Madrid, Leo, Pep
En lo que llevamos de siglo XXI tenemos dos genios indiscutibles: Guardiola y Messi. Pido un esfuerzo por reconocerles la grandeza, porque ellos nos hacen mejores a todos
De profesión, genios
Hay jugadores malos y hay cracks. Fáciles de descubrir. Luego están los de nivel medio, complicados de definir porque conviven en ellos virtudes y defectos. Finalmente están los genios, dominadores del juego, individuos predestinados que inauguran un antes y un después en la historia del fútbol. Nace uno cada veinte años y el que no se entera o no lo reconoce tiene un problema. Específicamente psicológico. Estaríamos ante un fanático que solo deja entrar ciertas obsesiones en su recinto mental. En lo que llevamos de siglo XXI y en distintos planos, el del entrenador y el del jugador, tenemos dos genios indiscutibles: Pep Guardiola y Leo Messi, personajes muy representativos del mejor Barcelona. Los que somos del Madrid los hemos padecido, los que queremos el fútbol tenemos que descubrirnos ante estos prodigios que fabrican placer y eficacia.
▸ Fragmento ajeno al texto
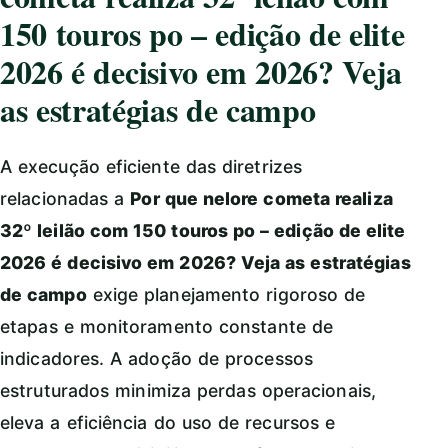
150 touros po – edição de elite
2026 é decisivo em 2026? Veja
as estratégias de campo
A execução eficiente das diretrizes
relacionadas a
Por que nelore cometa realiza
32º leilão com 150 touros po – edição de elite
2026 é decisivo em 2026? Veja as estratégias
de campo
exige planejamento rigoroso de
etapas e monitoramento constante de
indicadores. A adoção de processos
estruturados minimiza perdas operacionais,
eleva a eficiência do uso de recursos e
Armas nobles para no rendirse
Los amantes del fútbol tienen hasta la obligación de reconocer la excelencia. Los amantes de un club también, aunque conviva en ellos otra obligación, la de combatirlos con una excelencia equiparable. Admiré a Florentino cuando asumió su segunda presidencia del Madrid en el momento en que el Barcelona presumía de sextete. Lo primero que hizo fue decir: “Aquí estamos nosotros”, fichando de un tirón a Benzema, Kaká y Cristiano. Esa es la obligación: no rendirse empleando armas nobles. Lo de Mourinho fue otro cantar. Durante todo el tiempo en que Messi estuvo en el Barça, viví una incómoda situación a la que me condenaban los míos. “Quien quiere a Messi es antimadridista”, era la proclama. Proclama a la que traté de salvar por elevación: “El que no quiere a Messi no quiere al fútbol”. Lo cierto es que amé y amo a Messi con la culpa de un adúltero, pero sin intención de corregirme.
Pruebas muy contundentes
Lo de Pep Guardiola tiene otra dimensión porque las ideas son más fáciles de rebatir que las acciones. Nadie es capaz de ponerse en el lugar de un jugador porque su virtuosismo lo hace inalcanzable. No hablemos del genio, al que solo le cabe el asombro. En cambio, las decisiones del entrenador son siempre debatibles, más después de un partido, y muchísimo más tras una derrota. Ley muy conocida. Pero cuando en una trayectoria de quince años se suman 35 títulos es difícil atacarla desde el pragmatismo. Cuando el juego es dominante y atractivo, es difícil que nos quejemos los acusados de románticos. Cuando las innovaciones primero sorprenden y después se convierten en referencia, es imposible no reconocer que estamos ante el entrenador más influyente de este siglo. Nos guste o no nos guste.
Aplaudan conmigo
¿De verdad creemos que Messi necesitaba una Copa del Mundo para sentarlo en la mesa de los mejores de la historia? ¿De verdad creemos que Pep necesitaba una tercera Champions para consagrarse? Los dos cobraron la pieza que les exigíamos para disgusto de sus críticos, pero en el caso de Pep, estoy convencido de que la exigencia encontrará nuevos desafíos y el ninguneo nuevas pruebas. Tampoco en lo personal hay escondite posible si lo acusan de arrogante cuando se defiende de los ataques y de hipócrita cuando muestra una versión respetuosa y amable. Pero ya no cuentan las simpatías y las antipatías porque lo real es que la temporada termina con los dos héroes levantando las Copas que se les exigía. Y que merecían para que, por fin, la superioridad que marcan también tenga constatación simbólica. A los refutadores de leyendas no les voy a pedir “que se vayan a dormir”, como hizo Thierry Henry, sino que hagan un esfuerzo por reconocer a quienes elevan hasta la grandeza el ámbito al que pertenecen, porque ellos nos hacen mejores a todos.